Derek tapped the table, the noise bringing Sally back to the present. “Derek, did you contact her?”

He shook his head.

“Derek, do you know about Roland?”

“Did he go west?”

“Derek, that’s a horrible thing to say. Roland died in the service of his country. Your mother thinks both her sons are dead.” Sally stood up. “I should send her a telegram or something.”

“Leave it. I’ll do it later. Sit down, woman.”

She glared at him. But he put his heads in his arms and started to cry. Surprised, she stood looking at him for a few seconds before she flung her arms around him. She would have kneeled but for the glass on the floor. He gathered her to him and pulled her onto his knee.

“Oh, Sally love, I can’t believe I hurt you. I’m so sorry. I’d never hit you. You don’t deserve that. You’re what’s kept me alive. The thought of coming back to you, to this house. That’s what kept me sane, or at least as sane as you can be when you are a prisoner.”

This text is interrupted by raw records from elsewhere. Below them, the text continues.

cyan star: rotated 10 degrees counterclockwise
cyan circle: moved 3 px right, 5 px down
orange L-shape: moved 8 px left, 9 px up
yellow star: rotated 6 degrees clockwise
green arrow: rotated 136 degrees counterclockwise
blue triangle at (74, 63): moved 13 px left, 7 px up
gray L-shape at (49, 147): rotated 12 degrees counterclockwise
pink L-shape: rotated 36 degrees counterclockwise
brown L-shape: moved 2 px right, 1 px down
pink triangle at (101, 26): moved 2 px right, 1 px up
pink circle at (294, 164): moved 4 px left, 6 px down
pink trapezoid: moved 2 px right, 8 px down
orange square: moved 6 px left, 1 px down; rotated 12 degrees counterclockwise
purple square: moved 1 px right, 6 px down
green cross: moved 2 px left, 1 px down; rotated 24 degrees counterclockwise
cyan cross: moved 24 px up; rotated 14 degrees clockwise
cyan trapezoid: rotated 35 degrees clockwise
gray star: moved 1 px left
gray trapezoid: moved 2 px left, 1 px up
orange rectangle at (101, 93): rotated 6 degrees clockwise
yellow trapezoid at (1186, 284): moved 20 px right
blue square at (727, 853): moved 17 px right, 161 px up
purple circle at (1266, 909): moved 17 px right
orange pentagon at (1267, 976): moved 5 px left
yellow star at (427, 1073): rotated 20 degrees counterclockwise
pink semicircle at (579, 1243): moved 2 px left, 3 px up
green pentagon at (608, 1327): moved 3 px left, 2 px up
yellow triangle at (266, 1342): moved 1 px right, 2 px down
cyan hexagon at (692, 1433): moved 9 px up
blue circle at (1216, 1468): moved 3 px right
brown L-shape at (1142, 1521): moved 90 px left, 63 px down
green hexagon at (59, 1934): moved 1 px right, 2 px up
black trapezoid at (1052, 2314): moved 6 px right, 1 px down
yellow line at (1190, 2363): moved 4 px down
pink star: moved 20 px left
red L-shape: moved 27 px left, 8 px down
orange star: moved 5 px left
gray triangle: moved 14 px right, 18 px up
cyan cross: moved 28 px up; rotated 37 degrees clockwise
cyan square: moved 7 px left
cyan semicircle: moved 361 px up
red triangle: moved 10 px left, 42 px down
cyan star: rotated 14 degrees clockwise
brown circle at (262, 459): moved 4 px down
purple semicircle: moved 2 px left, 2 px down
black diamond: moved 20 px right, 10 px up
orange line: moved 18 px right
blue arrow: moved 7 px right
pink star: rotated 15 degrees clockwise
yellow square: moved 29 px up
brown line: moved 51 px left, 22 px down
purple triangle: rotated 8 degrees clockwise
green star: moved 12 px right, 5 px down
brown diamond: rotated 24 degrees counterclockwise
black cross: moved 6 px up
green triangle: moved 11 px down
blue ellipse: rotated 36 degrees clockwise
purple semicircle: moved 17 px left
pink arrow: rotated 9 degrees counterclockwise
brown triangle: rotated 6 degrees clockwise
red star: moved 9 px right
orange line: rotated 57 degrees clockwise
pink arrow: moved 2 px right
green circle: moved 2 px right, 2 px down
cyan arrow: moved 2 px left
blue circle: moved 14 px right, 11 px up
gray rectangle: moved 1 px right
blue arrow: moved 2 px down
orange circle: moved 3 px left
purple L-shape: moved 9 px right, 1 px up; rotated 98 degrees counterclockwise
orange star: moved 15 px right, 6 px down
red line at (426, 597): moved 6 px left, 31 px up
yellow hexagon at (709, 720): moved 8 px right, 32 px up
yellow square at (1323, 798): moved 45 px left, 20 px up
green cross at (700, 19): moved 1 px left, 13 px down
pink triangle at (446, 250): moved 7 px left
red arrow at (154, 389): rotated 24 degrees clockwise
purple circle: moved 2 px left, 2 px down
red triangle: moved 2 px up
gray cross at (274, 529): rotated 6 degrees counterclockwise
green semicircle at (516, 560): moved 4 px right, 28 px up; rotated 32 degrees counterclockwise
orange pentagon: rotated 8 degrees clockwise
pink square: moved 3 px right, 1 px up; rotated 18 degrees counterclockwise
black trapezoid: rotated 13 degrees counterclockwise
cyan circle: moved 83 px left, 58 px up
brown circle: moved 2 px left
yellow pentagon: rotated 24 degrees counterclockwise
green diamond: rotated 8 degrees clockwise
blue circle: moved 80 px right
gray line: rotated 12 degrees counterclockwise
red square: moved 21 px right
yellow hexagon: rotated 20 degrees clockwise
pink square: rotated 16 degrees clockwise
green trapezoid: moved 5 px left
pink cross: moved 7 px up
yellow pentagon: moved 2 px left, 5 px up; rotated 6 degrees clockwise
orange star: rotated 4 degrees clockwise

Sally held onto him, his painfully-thin, skeletal form making her wonder just what he had experienced. They had seen pictures of the concentration camps and the mountains of bodies on Pathe News but she couldn’t remember seeing anything about the English prisoners of war.

“Why didn’t they tell me you were alive?” Sally hiccupped. “When I got that telegram, I thought I would die too.” But for the children, she might have but she had to behave like normal for their sake. They had been through so much already.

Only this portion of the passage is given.